2.      Tradisi lisan berasal dari generasi sebelum generasi sekarang, paling sedikit satu generasi sebelumnya.
Menurut Vansia, tradisi lisan bisa dibedakan menjadi beberpa jenis :
1.      Petuah-petuah yang sebenarnya merupakan rumusan kalimat yang dianggap punya arti khusus bagi kelompok, yang biasannya disitat secara berulang-ulang untuk menegaskan satu pandangan kelompok yang diharapakan jadi pegangan bagi generasi-generasi berikutnya. Rumusan kalimat biasannya diusahakan tidak diubah-ubah meskipun dalam kenyataan perubahan bisa terjadi terutama sesudah melewati beberapa generasi, apalagi penerusannya bersifat lisan, jadi sukar dicek dari rumusan aslinya. Namun karena kedudukannya istimewa dalam kelompok, maka tetap diyakini bahwa rumusan itu tidak berubah.

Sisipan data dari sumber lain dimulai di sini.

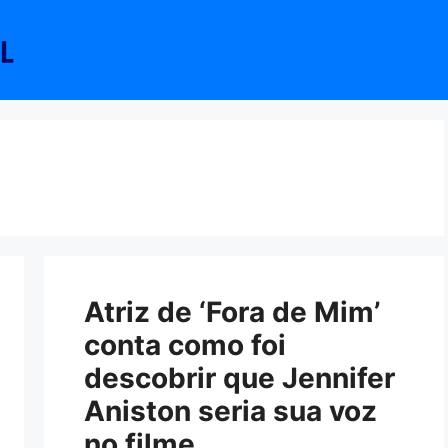
Atriz de ‘Fora de Mim’
conta como foi
descobrir que Jennifer
Aniston seria sua voz
no filme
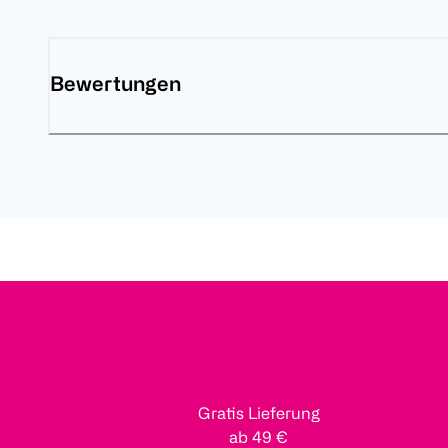
Bewertungen
Gratis Lieferung
ab 49 €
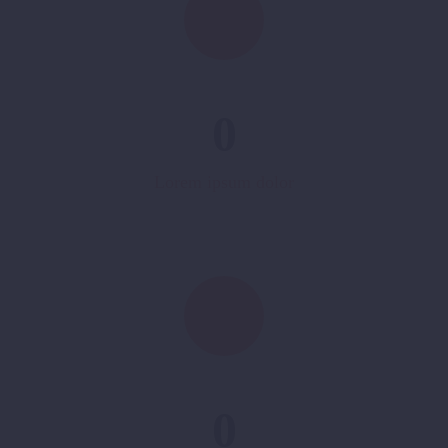
0
Lorem ipsum dolor
0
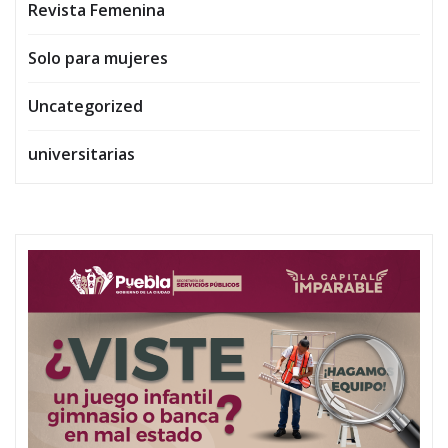
Revista Femenina
Solo para mujeres
Uncategorized
universitarias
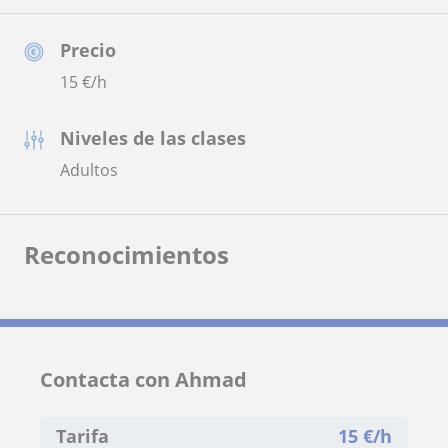
Precio
15
€/h
Niveles de las clases
Adultos
Reconocimientos
Contacta con Ahmad
Tarifa
15
€/h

2.      Kisah tentang kejadian-kejadian disekitar kehidupan kelompok, baik sebagai kisah perseorangan atau kelompok. Kisah yang sebenarnya berintikan fakta tertentu, fakta inti dengan cepat biasannya diselimuti unsur kepercayaan atau pencampuradukan anatar fakta dengan kepercayaan itu. Cara penyampaian fakta memang seperti penyampaian gosip (penuh dengan tambahan menurut selera penuturnya. Vanisa memberi istilah “historical gossip” (gosip yang berniali sejarah).

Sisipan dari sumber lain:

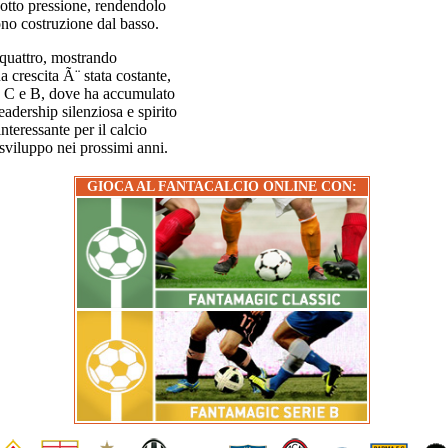
sotto pressione, rendendolo
no costruzione dal basso.
 quattro, mostrando
ua crescita Ã¨ stata costante,
ie C e B, dove ha accumulato
eadership silenziosa e spirito
nteressante per il calcio
 sviluppo nei prossimi anni.
GIOCA AL FANTACALCIO ONLINE CON:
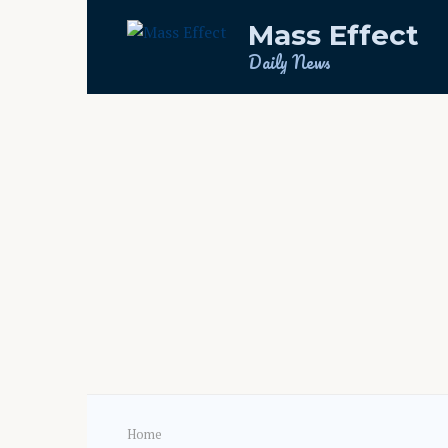
Skip
Mass Effect
to
content
Daily News
Home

3.      Cerita kepahlawanan yang berisi bermacam gambaran tentang tindakan kepahlawanan yang mengagumkan bagi kelompok pemiliknya yang biasannya berpusat pada tokoh-tokoh tetentu dari kelompok itu.
4.      Cerita Dongeng yang umumnya bersifat fiksi belaka. Biasanya berfungsi umtuk menyenangkan bagi yang mendengarkannya.

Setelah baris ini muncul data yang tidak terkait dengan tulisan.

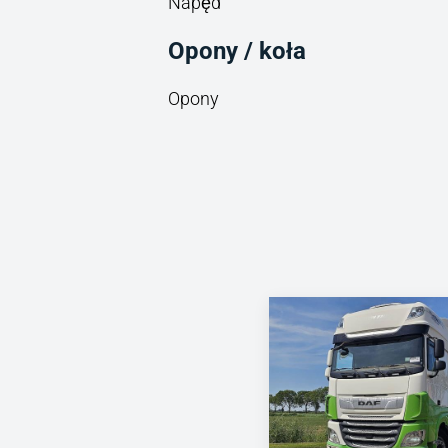
Napęd
Opony / koła
Opony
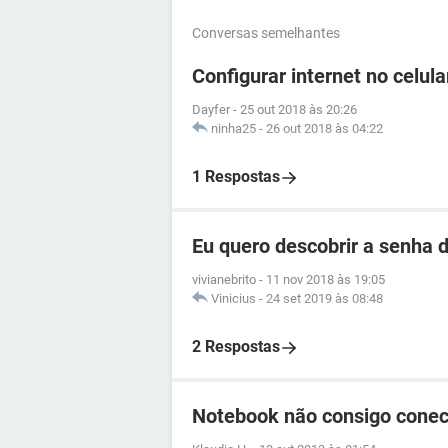
Conversas semelhantes
Configurar internet no celul
Dayfer
-
25 out 2018 às 20:26
ninha25
-
26 out 2018 às 04:22
1 Respostas
Eu quero descobrir a senha d
vivianebrito
-
11 nov 2018 às 19:05
Vinicius
-
24 set 2019 às 08:48
2 Respostas
Notebook não consigo conect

Tradisi lisan sering dihubungkan dengan folklor, karena foklor menyangkut tradisi dalam kelompok masyarakat atau komunitas tetentu, Pewarisan melaui cara lisan atau tutur kata. Tardisi lisan hanyalah bagian dari foklor. Tardisi lisan mempunyai keterbatasan yaitu adanya unsur subjektifitas lebih besar dibandingkan unsur tertulis. Yang menjadi masalah dalam tradisi lisan adalah penerapan konsep kausalitas dalam uraian ceritannya. Tradisi lisan memuat informasi luas tentang kehidupan  suatu komunitas dengan berbagai aspeknya.[7]                  
Tradisi lisan adalah  berbagai pengetahuan dan adat kebiasaan yang secara turun-menurun disampaikan secara lisan dan mencakup hal-hal tidak hanya berisi cerita rakyat, mite, dan legenda. Tradisi lisan diartikan sebagai “segala wacana yang diucapkan meliputi yang lisan dan hanya beraksara.” Menurut Suripan Sadi Hitomo (1991:11), tradisi lisan itu mencakup beberapa hal, yakni (1) yang berupa kesusutraan lisan, (2) yang berupa teknologi tradisional, (3) yang berupa pengetahuan folk di luar pusat-pusat istana dan kota metropolitan, (4) yang berupa unsur-unsur religi dan kepercayaan folk di luar batas formal agama-agama besar, (5) yang berupa kesenian folk di luar puast-pusat istana dan kota metropolitan, dan (6) yang berupa hukum adat. Kemudian pudentia (1999:32-35) memberikan pemohonan tentang hakikat orality sebegai berikut.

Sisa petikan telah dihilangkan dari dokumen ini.